AKC Group: Sporting
The English Cocker Spaniel dates back to the 1300s. They became divided into two types: land or water spaniels. In 1800, they were further divided into seven breeds: the Welsh springer, English Springer, Sussex, Clumber, Field, Irish Water and Cocker. Any spaniel weighing less than 25 pounds was considered a Cocker. The Cocker Spaniel (and all spaniels) were used to drive game towards the guns, but did not retrieve. Until 1892, Springer and Cocker Spaniels were considered the same breed. Then the Kennel Club of England stepped in and separated them which led them to be bred with different personalities. (Today, these two dogs differ greatly.) In 1940, the American and English Cocker Spaniel were deemed separate breeds. Personality-wise, they’re identical, but they have different faces and the English Cocker Spaniel is larger. The Cocker Spaniel was so named as they became prolific hunters of woodcock (once they were allowed to retrieve game). Their small size helped them in their pursuit.
Size: 14 to 17 inches; 25 to 35 pounds
Color: Black, liver, red, black and tan, liver and tan. Any of these colors against a white background. Particolored, ticked or roan patterned.
Life span: 12 to 15 years
Health problems: Hip dysplasia, progressive retinal atrophy, kidney disorders, deafness, cataracts. Allergies, seizures and thyroid issues have also been noted in some bloodlines.

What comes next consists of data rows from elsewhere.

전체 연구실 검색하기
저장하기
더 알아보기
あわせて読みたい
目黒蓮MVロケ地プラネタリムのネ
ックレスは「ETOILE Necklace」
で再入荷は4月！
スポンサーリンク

The English Cocker Spaniel is a small, handsome, sturdy built dog with a gorgeous silky coat. Long, silky ears frame their sweet faces.
Cockers are eager, playful, cheerful dogs who give so much affection! They love to be around the ones they love. They can become too dependent and turn clingy, so you may have to teach him independence. A sensitive breed, they can be too shy and submissive. Socialize him to new people, situations and other animals to increase his confidence. Eager to please and intelligent, a Cocker is a breeze to train. Housebreaking may be a hassle and some Cockers love to bark. Cockers love kids, other companions and even strangers. Cockers can get possessive of their toys.

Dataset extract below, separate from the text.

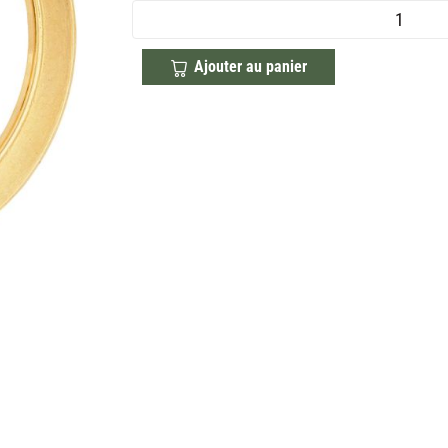
Ajouter au panier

You’ll need to brush your Cocker every other day so his coat won’t mat and to keep his natural oils flowing so he looks sleek. His coat may be clipped every few months. Check his ears often to ensure they’re clean and dry — look out for infections. Cockers tend to be naturally obedient. If you have a female Cocker, you may find she’s a bit more stubborn than a male Cocker. Cockers excel at competitive obedience training, so don’t shy away from this activity. They are sensitive dogs, so don’t be harsh. Once he’s grasped the basics, you can move on to elaborate tricks (and any kind of advanced competitions). They were bred to work. A Cocker does much better when his life has a purpose. If you’re going to take your Cocker hunting, you’ll find he’s the best darned trained dog in the world. There won’t be any need to talk, he can respond to a hand signal. If you hunt fowl (of any kind), this is the ideal dog for you.